■ Task directions
Whenever a line in the records below contains "stocknet", pick it out.

■ Entries supplied
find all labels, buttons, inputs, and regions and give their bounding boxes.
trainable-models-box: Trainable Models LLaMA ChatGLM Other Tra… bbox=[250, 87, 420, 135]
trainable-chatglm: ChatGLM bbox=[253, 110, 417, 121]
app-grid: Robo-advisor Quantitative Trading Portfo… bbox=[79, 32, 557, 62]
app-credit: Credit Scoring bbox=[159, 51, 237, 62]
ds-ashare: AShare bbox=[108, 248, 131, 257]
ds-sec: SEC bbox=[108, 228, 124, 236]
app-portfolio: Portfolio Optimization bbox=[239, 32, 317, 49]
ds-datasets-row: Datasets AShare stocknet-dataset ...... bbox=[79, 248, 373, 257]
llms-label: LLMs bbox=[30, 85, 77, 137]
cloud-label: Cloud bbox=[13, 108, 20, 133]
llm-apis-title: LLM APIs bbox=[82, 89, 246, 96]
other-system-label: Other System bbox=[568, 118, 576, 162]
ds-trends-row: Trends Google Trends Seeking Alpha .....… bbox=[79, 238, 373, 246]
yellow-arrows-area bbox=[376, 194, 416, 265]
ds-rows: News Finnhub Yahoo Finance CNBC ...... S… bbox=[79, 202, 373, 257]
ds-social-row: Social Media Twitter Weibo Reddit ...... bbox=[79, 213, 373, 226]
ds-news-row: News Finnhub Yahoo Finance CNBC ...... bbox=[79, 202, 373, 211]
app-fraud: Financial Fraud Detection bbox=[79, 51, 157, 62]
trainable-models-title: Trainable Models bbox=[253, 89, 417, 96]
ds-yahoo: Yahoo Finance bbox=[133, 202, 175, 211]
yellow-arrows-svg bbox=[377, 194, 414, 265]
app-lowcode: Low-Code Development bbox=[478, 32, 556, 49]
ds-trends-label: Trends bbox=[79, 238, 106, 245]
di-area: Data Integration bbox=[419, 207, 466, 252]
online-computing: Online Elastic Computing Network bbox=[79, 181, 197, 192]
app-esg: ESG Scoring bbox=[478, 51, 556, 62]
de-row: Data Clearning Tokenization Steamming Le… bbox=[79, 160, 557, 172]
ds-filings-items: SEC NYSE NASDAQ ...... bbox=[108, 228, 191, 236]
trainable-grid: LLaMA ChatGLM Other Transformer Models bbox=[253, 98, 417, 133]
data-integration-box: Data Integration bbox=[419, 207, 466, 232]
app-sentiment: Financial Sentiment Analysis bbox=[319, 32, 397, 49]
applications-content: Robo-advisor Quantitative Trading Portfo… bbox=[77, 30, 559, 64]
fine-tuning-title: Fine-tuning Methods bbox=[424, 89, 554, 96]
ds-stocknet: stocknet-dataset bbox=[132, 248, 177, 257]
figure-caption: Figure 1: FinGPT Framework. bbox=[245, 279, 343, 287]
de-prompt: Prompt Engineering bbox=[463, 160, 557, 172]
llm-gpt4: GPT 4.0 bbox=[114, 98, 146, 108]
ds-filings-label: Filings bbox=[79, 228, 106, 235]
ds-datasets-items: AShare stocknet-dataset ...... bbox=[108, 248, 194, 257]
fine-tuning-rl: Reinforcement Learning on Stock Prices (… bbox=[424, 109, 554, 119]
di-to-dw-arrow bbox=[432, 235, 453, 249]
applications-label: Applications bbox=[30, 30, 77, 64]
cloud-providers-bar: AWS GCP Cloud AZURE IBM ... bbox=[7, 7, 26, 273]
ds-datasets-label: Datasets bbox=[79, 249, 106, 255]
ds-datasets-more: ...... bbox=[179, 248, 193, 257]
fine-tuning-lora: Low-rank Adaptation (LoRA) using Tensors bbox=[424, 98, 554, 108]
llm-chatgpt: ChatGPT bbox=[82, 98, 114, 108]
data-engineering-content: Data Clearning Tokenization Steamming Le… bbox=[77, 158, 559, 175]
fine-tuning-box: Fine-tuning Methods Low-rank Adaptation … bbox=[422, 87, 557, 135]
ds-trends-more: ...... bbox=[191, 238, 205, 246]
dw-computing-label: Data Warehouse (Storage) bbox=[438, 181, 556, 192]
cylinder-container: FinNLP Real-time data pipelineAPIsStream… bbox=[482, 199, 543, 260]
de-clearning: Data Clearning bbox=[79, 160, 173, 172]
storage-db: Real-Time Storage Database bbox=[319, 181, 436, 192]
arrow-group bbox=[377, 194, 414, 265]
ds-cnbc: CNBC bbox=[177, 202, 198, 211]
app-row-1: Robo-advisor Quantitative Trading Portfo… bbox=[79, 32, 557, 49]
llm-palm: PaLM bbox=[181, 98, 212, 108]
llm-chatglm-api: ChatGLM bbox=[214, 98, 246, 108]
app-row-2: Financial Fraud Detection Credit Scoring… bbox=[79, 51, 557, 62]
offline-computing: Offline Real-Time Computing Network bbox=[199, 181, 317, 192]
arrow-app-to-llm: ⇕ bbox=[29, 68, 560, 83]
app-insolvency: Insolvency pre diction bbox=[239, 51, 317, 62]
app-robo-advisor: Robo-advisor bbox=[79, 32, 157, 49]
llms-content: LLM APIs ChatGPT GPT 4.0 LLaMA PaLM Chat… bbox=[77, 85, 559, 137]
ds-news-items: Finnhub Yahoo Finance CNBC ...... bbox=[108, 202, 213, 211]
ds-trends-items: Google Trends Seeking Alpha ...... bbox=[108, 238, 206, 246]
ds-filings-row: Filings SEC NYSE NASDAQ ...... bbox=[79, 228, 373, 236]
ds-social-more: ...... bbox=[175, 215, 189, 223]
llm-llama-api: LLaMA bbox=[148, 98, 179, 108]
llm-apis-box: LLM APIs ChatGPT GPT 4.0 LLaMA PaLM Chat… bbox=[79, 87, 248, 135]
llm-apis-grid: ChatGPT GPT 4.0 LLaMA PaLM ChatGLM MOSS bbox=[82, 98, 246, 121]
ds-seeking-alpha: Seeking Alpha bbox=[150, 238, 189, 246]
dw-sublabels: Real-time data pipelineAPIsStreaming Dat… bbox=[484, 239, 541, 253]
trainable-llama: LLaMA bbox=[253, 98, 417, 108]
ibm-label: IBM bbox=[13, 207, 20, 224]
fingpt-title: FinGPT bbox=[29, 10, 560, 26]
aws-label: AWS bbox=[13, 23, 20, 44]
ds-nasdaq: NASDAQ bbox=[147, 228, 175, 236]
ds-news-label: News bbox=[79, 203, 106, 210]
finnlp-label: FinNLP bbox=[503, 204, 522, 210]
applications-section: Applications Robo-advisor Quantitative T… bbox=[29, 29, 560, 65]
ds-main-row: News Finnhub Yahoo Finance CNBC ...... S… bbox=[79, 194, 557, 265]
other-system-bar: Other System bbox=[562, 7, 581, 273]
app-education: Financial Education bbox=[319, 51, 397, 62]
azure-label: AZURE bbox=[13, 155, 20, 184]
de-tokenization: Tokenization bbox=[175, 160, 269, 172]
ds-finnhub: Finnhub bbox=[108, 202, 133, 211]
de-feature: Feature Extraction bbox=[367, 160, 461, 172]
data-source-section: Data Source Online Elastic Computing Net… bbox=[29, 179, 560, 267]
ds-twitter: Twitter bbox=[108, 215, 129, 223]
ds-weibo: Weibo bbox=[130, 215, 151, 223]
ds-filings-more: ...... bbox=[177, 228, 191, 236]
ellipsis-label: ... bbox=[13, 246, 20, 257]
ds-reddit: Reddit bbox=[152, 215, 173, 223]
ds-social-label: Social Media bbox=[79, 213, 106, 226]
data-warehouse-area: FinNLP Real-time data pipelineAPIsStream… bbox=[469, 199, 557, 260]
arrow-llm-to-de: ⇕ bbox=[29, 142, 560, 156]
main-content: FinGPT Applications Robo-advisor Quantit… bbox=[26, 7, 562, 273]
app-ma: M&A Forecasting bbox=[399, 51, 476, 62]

■ Solution
ds-datasets-row: Datasets AShare stocknet-dataset ...... bbox=[79, 248, 373, 257]
ds-stocknet: stocknet-dataset bbox=[132, 248, 177, 257]
ds-datasets-items: AShare stocknet-dataset ...... bbox=[108, 248, 194, 257]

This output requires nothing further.